パスの基本

【バレーボール】パス成功の85%を握る「重心移動」を徹底解説!【超重要】

2020年12月14日

  •  重心移動が大事って言われたけどそもそも重心ってなに?
  •  重心移動は何のためにするの?
  •  重心移動のやり方を教えて!

こんな風に思っていませんか?

 

重心移動については実際の指導現場でもあまり詳しく説明されることはなく「言ってる意味、分かるよね?」みたいな雰囲気ではないでしょうか。

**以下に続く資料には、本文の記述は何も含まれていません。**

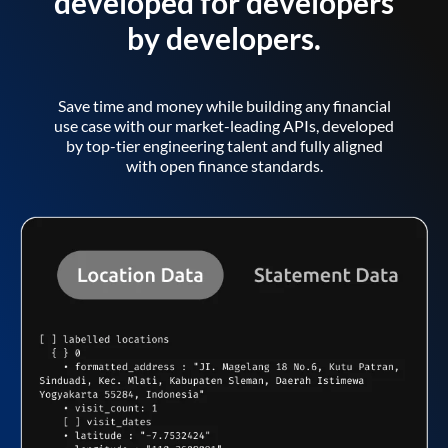
developed for developers
by developers.
Save time and money while building any financial
use case with our market-leading APIs, developed
by top-tier engineering talent and fully aligned
with open finance standards.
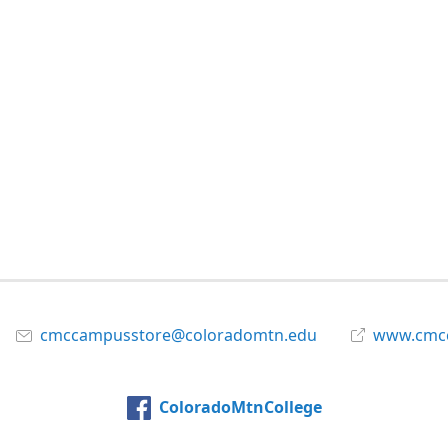
cmccampusstore@coloradomtn.edu
www.cmcc
ColoradoMtnCollege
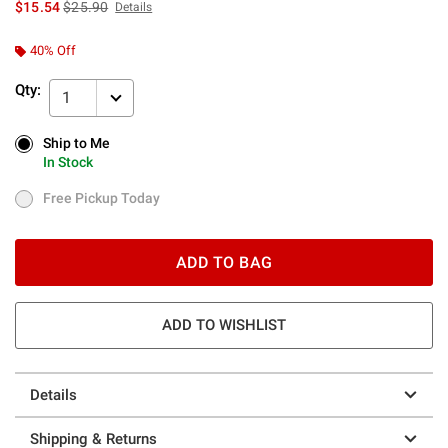
is sales price, the original price is
$15.54
$25.90
Details
40% Off
Qty:
1
Ship to Me
Ship to Me
In Stock
In Stock
Free Pickup Today
Free Pickup Today
ADD TO BAG
ADD TO WISHLIST
Details
Shipping & Returns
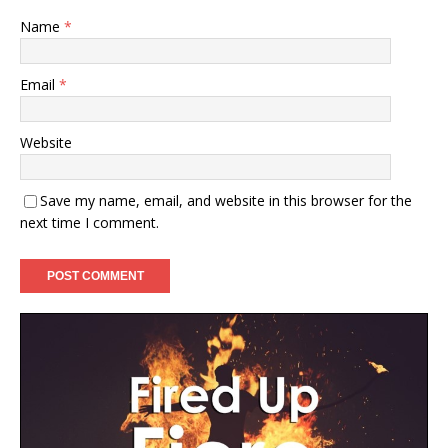
Name
*
Email
*
Website
Save my name, email, and website in this browser for the
next time I comment.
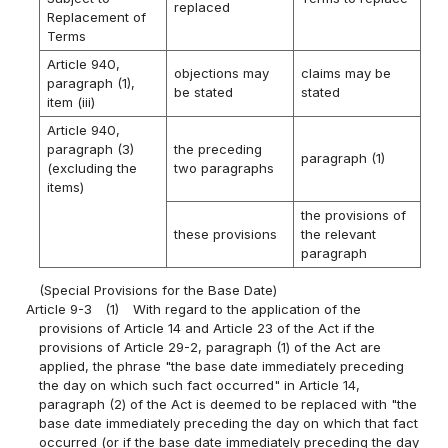
replaced
Replacement of
Terms
Article 940,
objections may
claims may be
paragraph (1),
be stated
stated
item (iii)
Article 940,
paragraph (3)
the preceding
paragraph (1)
(excluding the
two paragraphs
items)
the provisions of
these provisions
the relevant
paragraph
(Special Provisions for the Base Date)
Article 9-3
(1)
With regard to the application of the
provisions of Article 14 and Article 23 of the Act if the
provisions of Article 29-2, paragraph (1) of the Act are
applied, the phrase "the base date immediately preceding
the day on which such fact occurred" in Article 14,
paragraph (2) of the Act is deemed to be replaced with "the
base date immediately preceding the day on which that fact
occurred (or if the base date immediately preceding the day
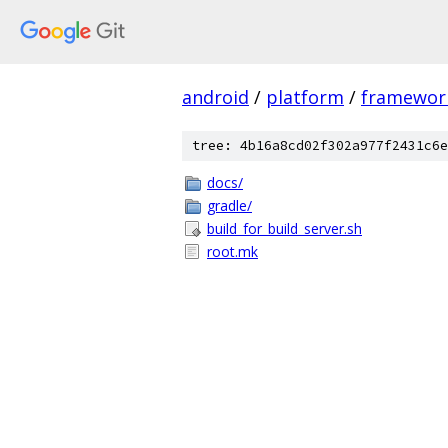
android
/
platform
/
framewor
tree: 4b16a8cd02f302a977f2431c6e
docs/
gradle/
build_for_build_server.sh
root.mk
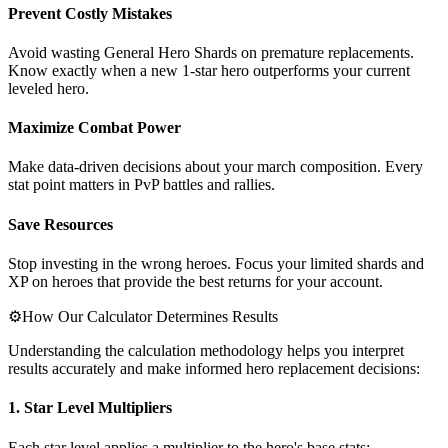
Prevent Costly Mistakes
Avoid wasting General Hero Shards on premature replacements.
Know exactly when a new 1-star hero outperforms your current
leveled hero.
Maximize Combat Power
Make data-driven decisions about your march composition. Every
stat point matters in PvP battles and rallies.
Save Resources
Stop investing in the wrong heroes. Focus your limited shards and
XP on heroes that provide the best returns for your account.
⚙️
How Our Calculator Determines Results
Understanding the calculation methodology helps you interpret
results accurately and make informed hero replacement decisions:
1. Star Level Multipliers
Each star level applies a multiplier to the hero's base stats:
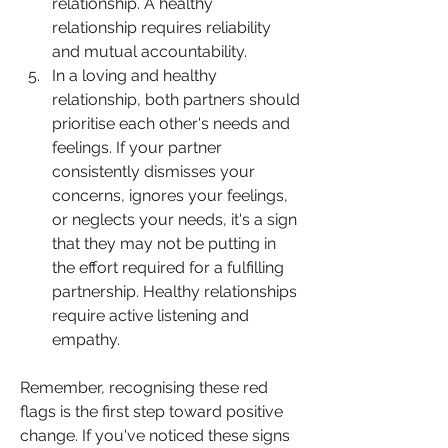
relationship. A healthy 
relationship requires reliability 
and mutual accountability.
In a loving and healthy 
relationship, both partners should 
prioritise each other's needs and 
feelings. If your partner 
consistently dismisses your 
concerns, ignores your feelings, 
or neglects your needs, it's a sign 
that they may not be putting in 
the effort required for a fulfilling 
partnership. Healthy relationships 
require active listening and 
empathy.
Remember, recognising these red 
flags is the first step toward positive 
change. If you've noticed these signs 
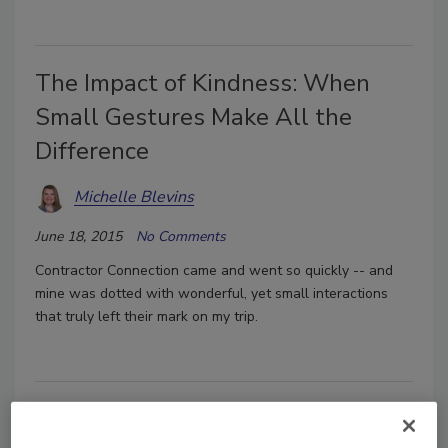
The Impact of Kindness: When
Small Gestures Make All the
Difference
Michelle Blevins
June 18, 2015
No Comments
Contractor Connection came and went so quickly -- and
mine was dotted with wonderful, yet small interactions
that truly left their mark on my trip.
Singing from the Same Hymn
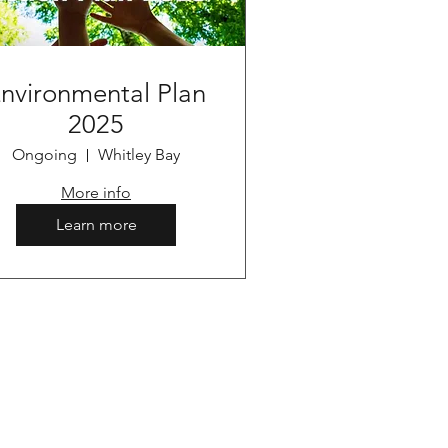
nvironmental Plan
2025
Ongoing
Whitley Bay
More info
Learn more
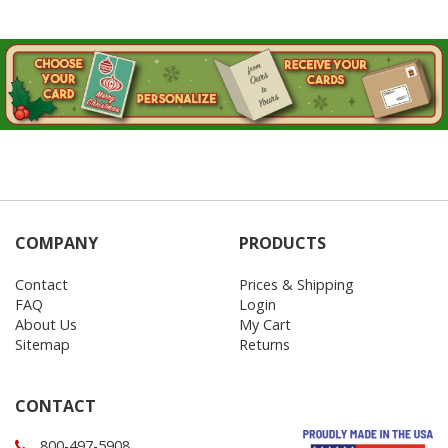
COMPANY
PRODUCTS
Contact
Prices & Shipping
FAQ
Login
About Us
My Cart
Sitemap
Returns
CONTACT
800-497-5908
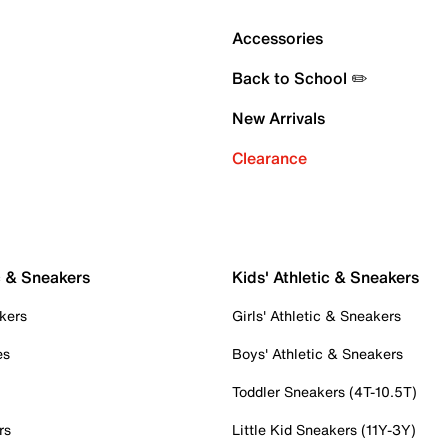
Accessories
Back to School ✏️
New Arrivals
Clearance
c & Sneakers
Kids' Athletic & Sneakers
kers
Girls' Athletic & Sneakers
es
Boys' Athletic & Sneakers
Toddler Sneakers (4T-10.5T)
rs
Little Kid Sneakers (11Y-3Y)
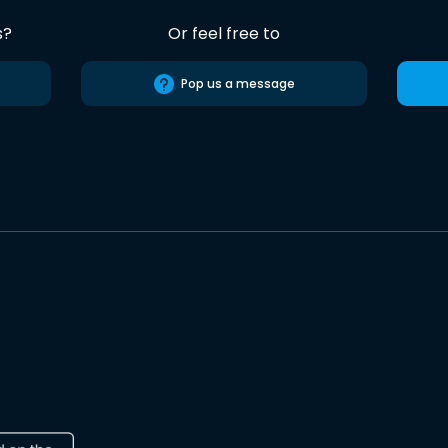
s?
Or feel free to
Pop us a message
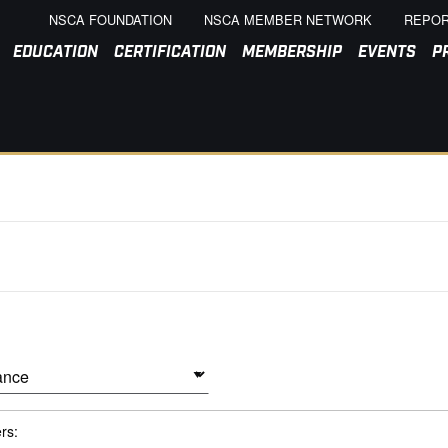
NSCA FOUNDATION
NSCA MEMBER NETWORK
REPOR
EDUCATION
CERTIFICATION
MEMBERSHIP
EVENTS
P
ers:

今は誰もが簡単に検索して調べられる時代になりましたが、とはいえ重心に関しては調べてもやたら難しい言葉が並んでいて理解不能・・・という場合がほとんどかなと思います。

 

同じように僕も中学生時代には「移動はわかるけど重心って何だ?その“重心”が分からないから何を移動させればいいのやら・・・」とずっと思っていました。

 

しかし、そんな僕もその後しっかり重心移動について理解し、Vリーグで7シーズンや日本代表としても3年間プレーをした経験があるので、重心移動については今では正しく理解できています。

 

そんな僕が自分の言葉で結論を先に言うと、重心移動とは一番体重が乗っている位置を移動させることです。

また、重心移動をする理由はボールにしっかりと力を加えて押し出すため、つまりはボールを丁寧に触り正確にコントロールする為です。

 

この記事を読むことで重心移動についての理解が深めることができ、重心移動のやり方についても身に付けることができるので、ぜひ読んで参考にしてください(^^)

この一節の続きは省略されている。